A veces cuando uno participa en una charla, ya sea como disertante o como espectador, aparecen menciones de autores que son “como de la familia”. Según Shakespeare… leemos en Homero que… Don Quijote reflexiona sobre… nada mejor que recurrir a Harold Bloom… en fin. En esas ocasiones, todos sin excepción mueven (movemos) la cabeza confirmando la veracidad de la cita y su oportuna mención.
Sin embargo, si tuviéramos que pasar una mesa examinadora, admitiríamos rápidamente que nunca leímos sobre “la ínsula Barataria” ni sabemos por qué don Kerenin le niega el divorcio a la sufrida Ana; también ignoramos en qué drama un melifluo militar clama por un caballo. Y esto, creo, nos pasa a casi todos.
Borges, que siempre nos salva, dice que “si un libro los aburre, déjenlo, no lo lean porque es famoso… Si un libro es tedioso, déjenlo… ese libro no ha sido escrito para ustedes. La lectura debe ser una forma de la felicidad”. Esto me trae mucha calma cuando pienso que nunca terminé de leer Cien años de soledad, y mucho más consuelo siento cuando digo que no pasé de la quinta página del Ulises de Joyce.
En confidencia, grandes lectores me han confesado también sus “deudas”. Por ejemplo, no son pocos los que se asombraron con –y luego abandonaron a–, Un hombres sin atributos, de Robert Musil. Un libro admirable, al menos sus primeras cincuenta páginas, según puedo dar fe. Moby Dick, de Melville, me dio algún trabajo pero más me costó El almuerzo desnudo, de Burroughs, que no tengo en claro si lo leí completamente.
Los argentinos amamos Rayuela, a la Maga y a Horacio Olivera, pero nadie puede negarme que en algún momento el libro durmió en la biblioteca y uno le mezquinó la atención. A veces uno encuentra una película que lo “salva”, entonces uno se entera cómo fue la cosa, aunque sea Yul Brynner haciendo de Dimitri Karamasov.

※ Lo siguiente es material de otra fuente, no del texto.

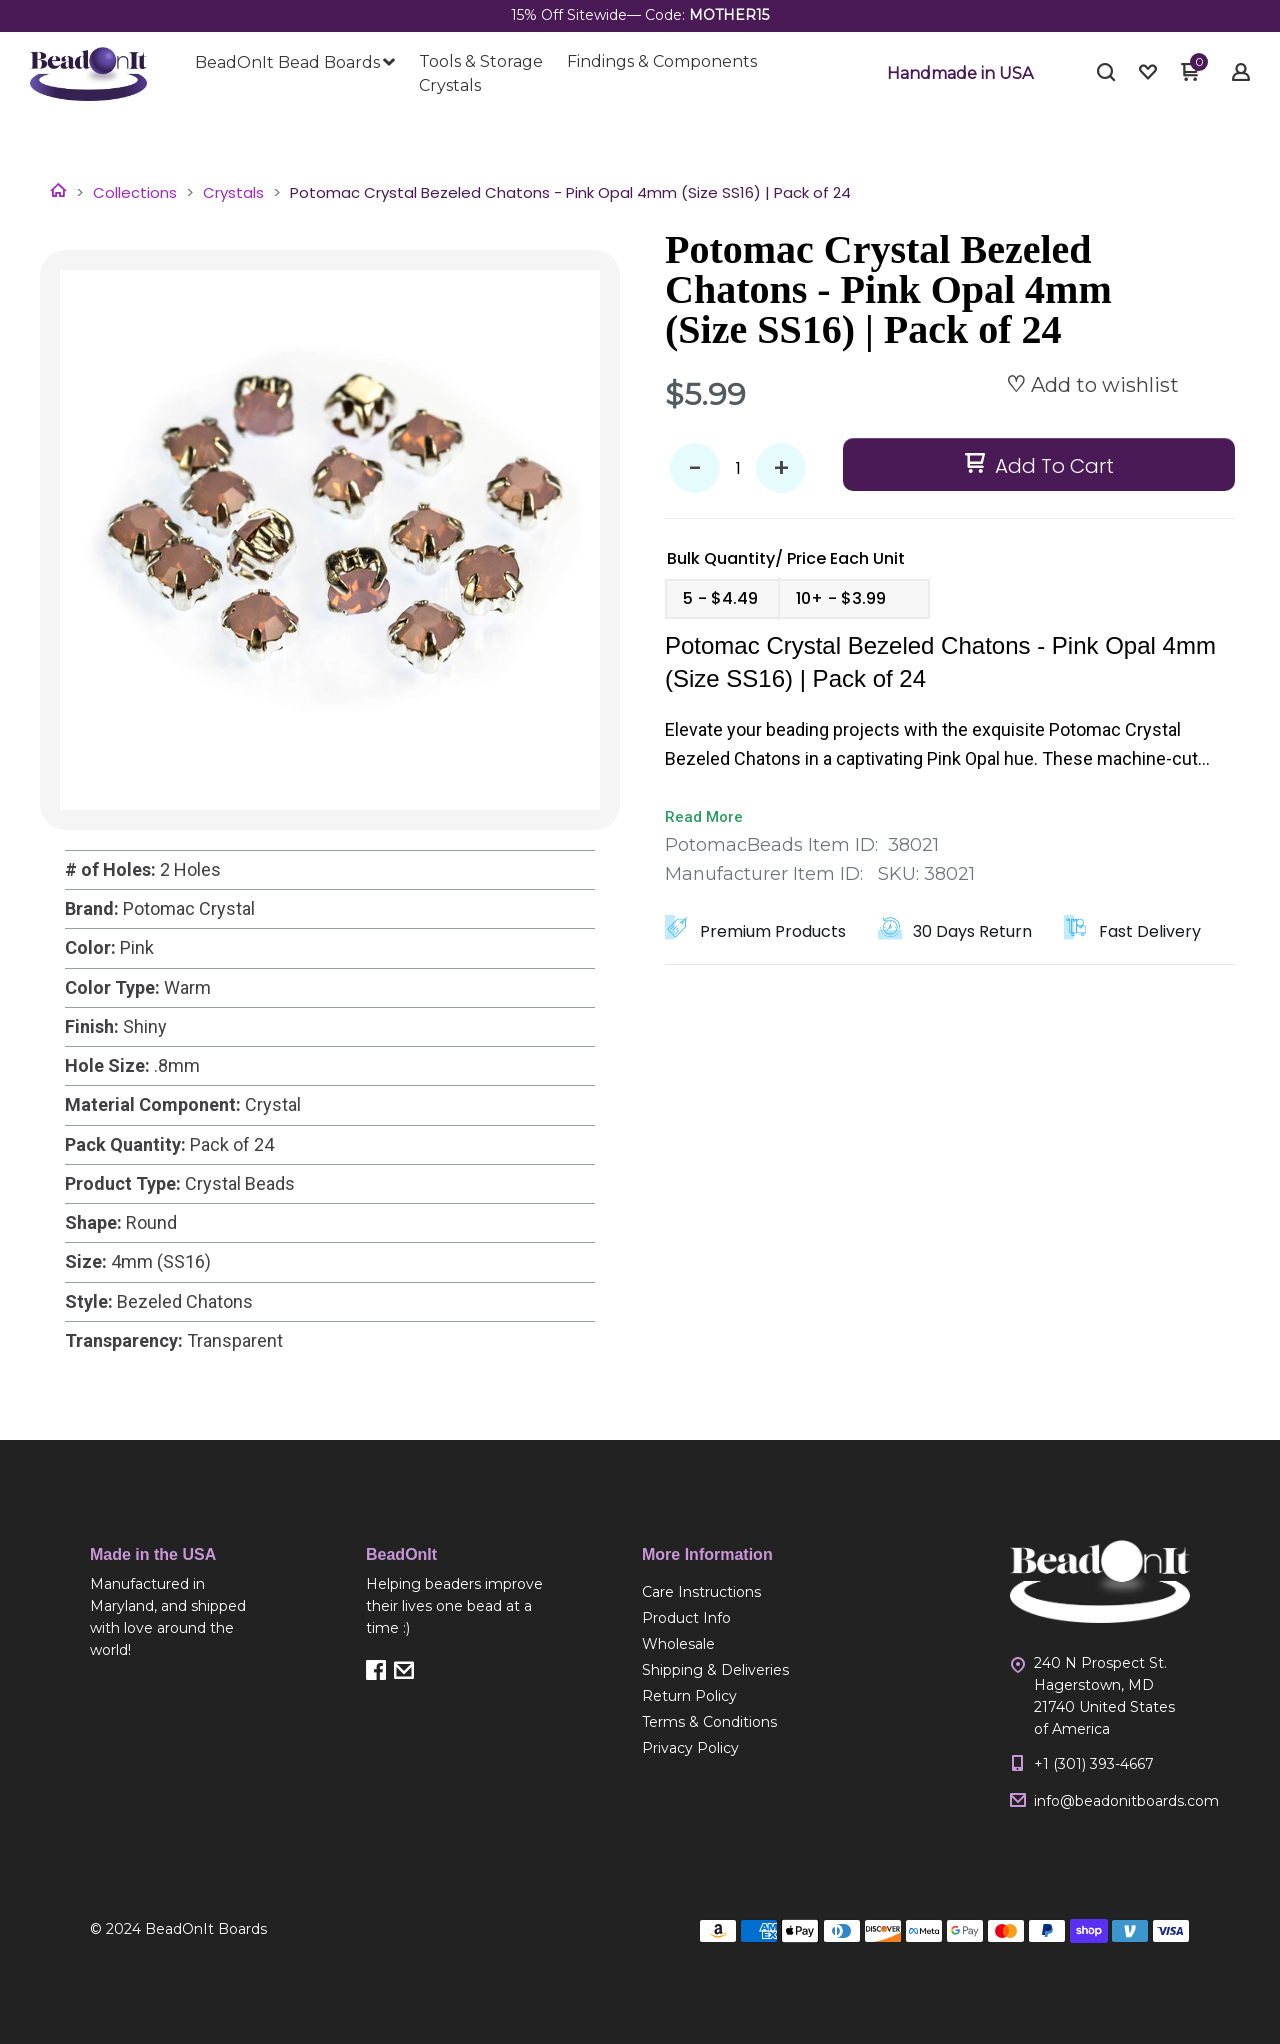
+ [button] (781, 468)
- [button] (695, 468)
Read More (704, 817)
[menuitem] (295, 63)
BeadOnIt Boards (206, 1929)
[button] (960, 74)
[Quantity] (738, 468)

Debo admitir que tengo una debilidad por la Odisea, que leí tres veces. Sin embargo, la Ilíada la leí sólo una vez y terminé a los tropezones con los nombres y los lugares. Pero nunca pude hincarle el diente a Cincuenta sombras de Grey, ni, salvando las distancias, a En busca del tiempo perdido, de Marcel Proust. Y así como caminé con admiración por los textos de Dostoievski nunca supe cómo terminó sus días el ostentoso Napoleón, un personaje de Guerra y Paz de Tolstoi.
El extranjero es un admirable libro de fácil lectura y escasas páginas. Cómo no leer más de una vez La metamorfosis de Kafka, y creo que vale la pena un esfuerzo por entrarle a Bajo el volcán de Malcolm Lowry, y William Faulkner me hace oscilar entre el odio y el amor. Otro libro estupendo, La conjura de los necios de John Kennedy Toole, lo leí en solidaridad con el autor cuando supe que se había suicidado porque no consiguió editor. Superé la mitad del libro, era lo menos que podía hacer por él.

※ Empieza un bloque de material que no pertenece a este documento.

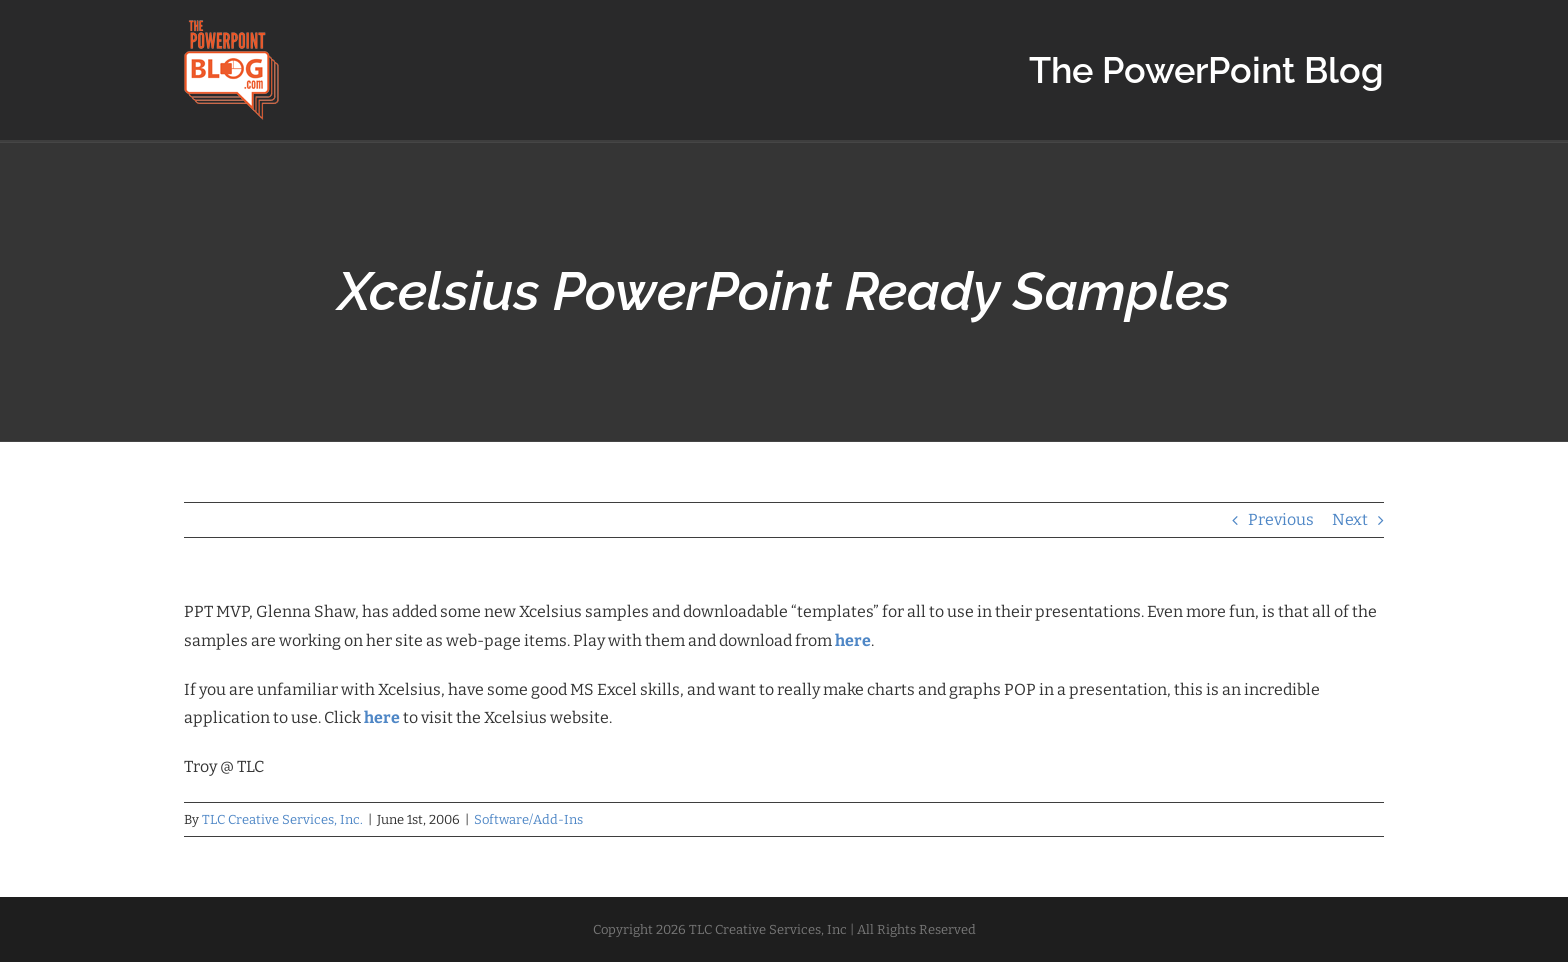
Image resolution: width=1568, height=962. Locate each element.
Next (1350, 519)
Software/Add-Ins (528, 819)
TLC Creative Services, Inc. (282, 819)
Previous (1281, 519)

Debo confesar, entre mis múltiples pecados, que Adan Buenosayres me parece un libro admirable, y su autor, Leopoldo Marechal, uno de los mejores escritores del país, pero me costó mucho llegar al final. Y peleé a brazo partido contra El Banquete de Severo Arcángelo, y perdí. No me costó lidiar con Sobre héroes y tumbas, pero el Abaddón de Sábato me ganó por knockout.

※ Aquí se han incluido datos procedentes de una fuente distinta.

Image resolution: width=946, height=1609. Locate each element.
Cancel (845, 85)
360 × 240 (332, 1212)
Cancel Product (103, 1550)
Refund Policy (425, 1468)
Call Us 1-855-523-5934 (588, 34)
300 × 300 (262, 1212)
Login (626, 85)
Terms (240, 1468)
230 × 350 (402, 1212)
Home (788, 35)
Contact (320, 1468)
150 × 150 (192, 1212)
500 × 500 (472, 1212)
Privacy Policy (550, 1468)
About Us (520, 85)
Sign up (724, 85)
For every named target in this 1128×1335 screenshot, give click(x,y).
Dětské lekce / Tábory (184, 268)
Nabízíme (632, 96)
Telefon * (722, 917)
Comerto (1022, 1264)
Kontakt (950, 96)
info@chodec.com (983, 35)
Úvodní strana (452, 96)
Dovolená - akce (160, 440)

Sin embargo, entre tantos fracasos conservo singulares victorias. Me llevó más de diez años leer un cuento completo de Borges, y nunca más lo dejé, al cuento ni a Borges. Empecé a leer tres veces Un mundo alucinante, de Reinaldo Arenas, y solo en ese tercer intento pude entregarme al sabor de un libro extraordinario. Otro tanto me pasó con Marguerite Yourcenar… Memorias de Adriano, Fuegos… finalmente logré amarla.
Pero claro, cuando en las conferencias hablan del genio de Lampedusa o de Thomas Mann, cuando citan los endecasílabos de Quevedo, o hacen referencia a la superioridad de la emoción frente al intelecto según William Wordsworth, en esos casos, yo –como tantos–, muevo la cabeza afirmativamente, como diciendo tienen razón, que cita tan oportuna. Autores que nunca leí, o abandoné. Y como no sé si aún me da, me consuelo con la cita de Borges.